→ **Material for this exercise**:
((

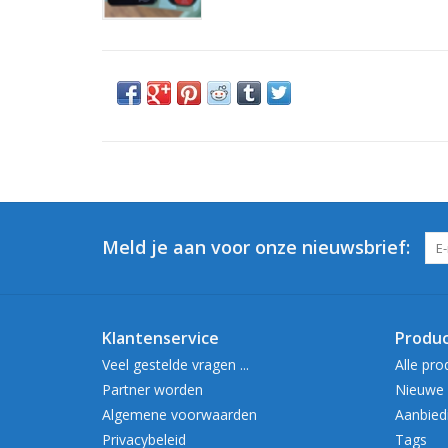
Meld je aan voor onze nieuwsbrief:
Klantenservice
Produ
Veel gestelde vragen ...
Alle pro
Partner worden
Nieuwe 
Algemene voorwaarden
Aanbied
Privacybeleid
Tags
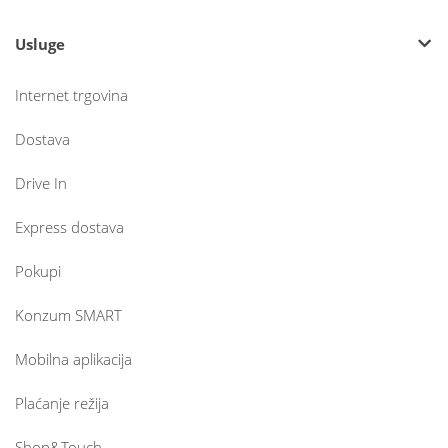
Usluge
Internet trgovina
Dostava
Drive In
Express dostava
Pokupi
Konzum SMART
Mobilna aplikacija
Plaćanje režija
Shop&Touch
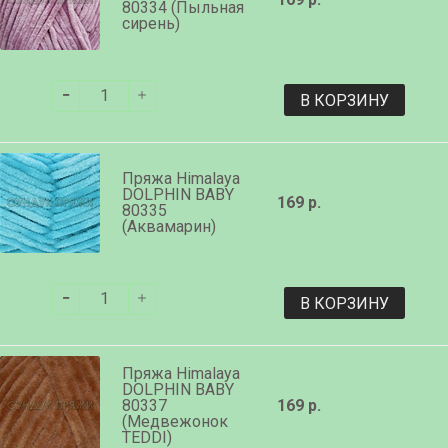
80334 (Пыльная
сирень)
В КОРЗИНУ
Пряжа Himalaya
DOLPHIN BABY
169 р.
80335
(Аквамарин)
В КОРЗИНУ
Пряжа Himalaya
DOLPHIN BABY
80337
169 р.
(Медвежонок
TEDDI)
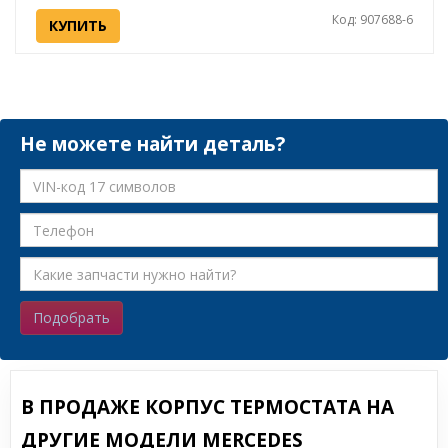
Код: 907688-6
КУПИТЬ
Не можете найти деталь?
Подобрать
В ПРОДАЖЕ КОРПУС ТЕРМОСТАТА НА
ДРУГИЕ МОДЕЛИ MERCEDES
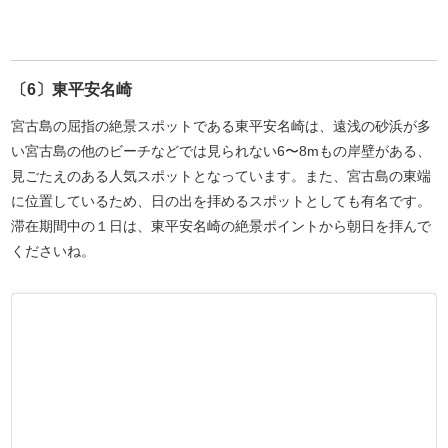
〔6〕東平安名崎
宮古島の屈指の絶景スポットである東平安名崎は、遠浅の砂浜が多
い宮古島の他のビーチなどでは見られない6〜8mもの岸壁がある、
見ごたえのある人気スポットとなっています。また、宮古島の東端
に位置しているため、日の出を拝めるスポットとしても有名です。
滞在期間中の１日は、東平安名崎の絶景ポイントから朝日を拝んで
くださいね。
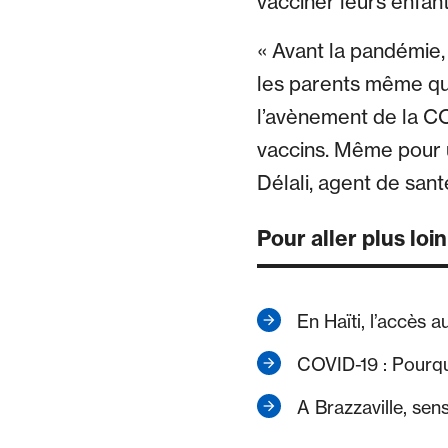
vacciner leurs enfant
« Avant la pandémie, 
les parents même qui
l’avènement de la CO
vaccins. Même pour u
Délali, agent de san
Pour aller plus loin
En Haïti, l’accès 
COVID-19 : Pourquo
A Brazzaville, sen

))

Leave the pictures out and write out every entry exactly as given.

Meld je aan voor onze nieuwsbrief:
Klantenservice
Produ
Veel gestelde vragen ...
Alle pro
Partner worden
Nieuwe 
Algemene voorwaarden
Aanbied
Privacybeleid
Tags
Usluge
Internet trgovina
Dostava
Drive In
Express dostava
Pokupi
Konzum SMART
Mobilna aplikacija
Plaćanje režija
Shop&Touch
80334 (Пыльная
сирень)
В КОРЗИНУ
Пряжа Himalaya
DOLPHIN BABY
169 р.
80335
(Аквамарин)
В КОРЗИНУ
Пряжа Himalaya
DOLPHIN BABY
80337
169 р.
(Медвежонок
TEDDI)
Код: 907688-6
КУПИТЬ
Не можете найти деталь?
Подобрать
В ПРОДАЖЕ КОРПУС ТЕРМОСТАТА НА
ДРУГИЕ МОДЕЛИ MERCEDES
〔6〕東平安名崎
宮古島の屈指の絶景スポットである東平安名崎は、遠浅の砂浜が多
い宮古島の他のビーチなどでは見られない6〜8mもの岸壁がある、
見ごたえのある人気スポットとなっています。また、宮古島の東端
に位置しているため、日の出を拝めるスポットとしても有名です。
滞在期間中の１日は、東平安名崎の絶景ポイントから朝日を拝んで
くださいね。
vacciner leurs enfant
« Avant la pandémie, 
les parents même qui
l’avènement de la CO
vaccins. Même pour u
Délali, agent de san
Pour aller plus loin
En Haïti, l’accès 
COVID-19 : Pourquo
A Brazzaville, sen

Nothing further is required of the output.